In England, the hedgerows will be laden with blackberries. Not the huge, seedy berries we get here, but small, wild, berries, warmed by the sun and sweet to the tongue. When we lived there it was a tradition for me to take my children down to the fields of a nearby manor house where we would fill buckets with blackberries to be turned into jam and shared with our neighbors.
So, to celebrate the beginning of September I created this late harvest quick bread, pairing two of the joys of the season in a purple tinged blackberry and fig quick bread to be enjoyed in the morning with your coffee, or in the afternoon with your tea!
In my refrigerator, I had some blackberries which were soaking in a sweet basil syrup. The blackberries are softened by this process and their flavor is intensified and complimented by the basil and sweet wine of the syrup. You don’t need to soak your blackberries however, this recipe will work just as well with unsoaked berries.
There was also a box of figs which I am unable to resist when they appear in the markets.

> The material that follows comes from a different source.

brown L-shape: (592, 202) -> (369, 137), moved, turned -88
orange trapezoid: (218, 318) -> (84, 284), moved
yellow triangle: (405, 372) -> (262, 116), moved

Rather than cut the blackberries in half, I mashed them with a little sugar so the flavor would spread throughout the bread, along with the lovely purple color. The bread will be moist and a little crunchy from the blackberry seeds. That’s how you know it’s real!
I beat the eggs, some more sugar and oil together until it thickened and turned light yellow,
then added the blackberries and dry ingredients in their turn.

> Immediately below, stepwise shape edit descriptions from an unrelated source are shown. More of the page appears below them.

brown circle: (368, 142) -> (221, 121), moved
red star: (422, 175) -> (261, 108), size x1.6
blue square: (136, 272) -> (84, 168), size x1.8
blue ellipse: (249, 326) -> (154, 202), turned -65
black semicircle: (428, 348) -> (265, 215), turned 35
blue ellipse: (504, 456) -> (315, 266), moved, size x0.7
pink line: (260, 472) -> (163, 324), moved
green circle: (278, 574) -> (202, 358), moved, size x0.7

Finally, I folded in the figs, which I had diced, for sweet little surprises of flavor and texture in the bread.
After filling my loaf tins with the batter, I sprinkle the top with some demerara sugar for a crunch on top.

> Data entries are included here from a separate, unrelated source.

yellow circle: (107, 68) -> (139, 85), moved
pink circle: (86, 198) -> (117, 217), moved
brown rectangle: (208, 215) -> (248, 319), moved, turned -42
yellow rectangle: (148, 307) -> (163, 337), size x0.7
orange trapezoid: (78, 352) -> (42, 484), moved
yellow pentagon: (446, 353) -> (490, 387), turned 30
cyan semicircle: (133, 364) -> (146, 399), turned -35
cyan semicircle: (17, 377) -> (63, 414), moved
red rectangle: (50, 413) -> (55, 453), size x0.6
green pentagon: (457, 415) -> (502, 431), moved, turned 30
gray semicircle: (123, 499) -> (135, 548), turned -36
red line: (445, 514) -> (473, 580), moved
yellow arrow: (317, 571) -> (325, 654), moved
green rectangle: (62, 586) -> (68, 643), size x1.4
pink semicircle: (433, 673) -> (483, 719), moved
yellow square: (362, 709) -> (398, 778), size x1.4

And into the oven they go!
BLACKBERRY AND FIG LATE HARVEST QUICK BREAD
Ingredients
For the blackberries
- 2 pints blackberries
- 1 cup sugar
- ½ cup water
- ½ cup rose wine
- ½ tsp vanilla
- Juice of 1 lemon
- 1 cup basil leaves tightly packed
For the Quick Bread
- 2 ½ cups blackberries drained
- ¾ cup figs diced (about 4 figs)
- 3 cups flour
- 1 ½ cup sugar
- 1 tsp baking soda
- 1 tsp salt
- 1 tsp cinnamon
- 4 eggs
- 3/4 c olive oil
- 1 tbsp Demerara sugar
Instructions
Prepare the blackberries one or two days before using.
- Heat the sugar, water and wine to a boil, stirring until the sugar has dissolved.
- Remove from the heat and add the basil leaves.
- Let sit until cool.
- Stir in the vanilla and lemon juice and, using a sieve, pour over the blackberries. Discard the basil leaves.
- Store in the refrigerator until ready to use.
For the Quick Bread
- Preheat the oven to 350 degrees.
- Grease or spray with oil one 9X5 loaf pan or two smaller ones
- Drain the blackberries and put them in a medium bowl along with ½ cup sugar.
- Mashed the berries and sugar together well with a fork.
- In a separate bowl, stir together the dry ingredients.
- Place the sugar, eggs and oil in a large bowl and whisk together until it thickens and turns light yellow.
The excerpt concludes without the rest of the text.